I wanted to know if c++ has a variable name limit. i knw that visual basic has a limit on variable name lenth of about 30 characters and was just wondering if the same was true in c++.
the other thing i wanted to know is if you have more than one level of class heirachy, how would i call a function from the base class if the 'visible' class is in say the 4th level?
P.S. i know i'm not being very specific here and i'm not giving code, i just want some general pointers. the code i want to write looks as though it could have up to 10 levels of heirachy so i want to know if i should condence those levels, and if it would be easy or difficult to call base functions from visible interfaces.

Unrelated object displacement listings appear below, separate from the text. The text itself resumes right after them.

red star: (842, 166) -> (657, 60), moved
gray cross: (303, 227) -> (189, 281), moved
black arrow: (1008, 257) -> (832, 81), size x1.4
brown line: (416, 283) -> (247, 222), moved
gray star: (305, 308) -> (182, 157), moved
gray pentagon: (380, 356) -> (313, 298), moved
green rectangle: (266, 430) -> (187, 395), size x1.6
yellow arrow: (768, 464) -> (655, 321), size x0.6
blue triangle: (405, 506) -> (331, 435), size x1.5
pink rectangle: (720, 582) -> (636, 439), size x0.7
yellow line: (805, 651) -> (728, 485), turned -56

No, and no (if you don't hide it explicitly). Variable length limits are imposed by the implementation only and hierarchies can be as deep as... an implementation defined limit ;-)

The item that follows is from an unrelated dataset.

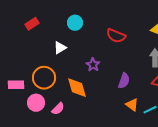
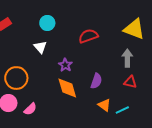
red semicircle: (116, 36) -> (88, 36), turned 138
white triangle: (60, 48) -> (40, 47), moved, turned -40
orange diamond: (77, 88) -> (67, 88), moved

thanks for the clarification about variable names. now on to the other:
perhaps i got the title wrong, perhaps it should be polymorphism?
I guess i need to be a little more specific.

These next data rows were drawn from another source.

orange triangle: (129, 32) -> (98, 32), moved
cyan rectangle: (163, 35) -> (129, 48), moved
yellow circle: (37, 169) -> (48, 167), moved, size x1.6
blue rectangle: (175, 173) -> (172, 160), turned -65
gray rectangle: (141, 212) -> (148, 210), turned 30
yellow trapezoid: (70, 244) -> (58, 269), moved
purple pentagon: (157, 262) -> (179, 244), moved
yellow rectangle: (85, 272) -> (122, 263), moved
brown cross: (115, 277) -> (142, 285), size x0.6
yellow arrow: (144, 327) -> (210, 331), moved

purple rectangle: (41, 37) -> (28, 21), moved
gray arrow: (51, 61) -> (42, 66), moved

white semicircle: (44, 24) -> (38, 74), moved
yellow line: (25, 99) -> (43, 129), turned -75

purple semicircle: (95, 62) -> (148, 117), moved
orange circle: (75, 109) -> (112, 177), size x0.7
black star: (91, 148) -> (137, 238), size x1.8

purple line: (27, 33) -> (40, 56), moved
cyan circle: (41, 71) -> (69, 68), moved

what i want to create is a heirachy for animals, races and creatures for a game. basically something like:
1. genis
2. family
3. etc...
4. etc...
so there will be some things, for example; move abilities, attack formats and others that will be the same for all creatures of this type and then others will have different attacks etc because they are giant creatures or they are a race and can use tools/weapons/magic etc.
If i'm reading and interpreting correctly, i would have to declare a virtual function (might be getting terminology mixed up with declaration here, not sure :o) in the base class and have the implementation in the interface? could i have a virtual funtion in one of the derived classes too and have the implementation in another level?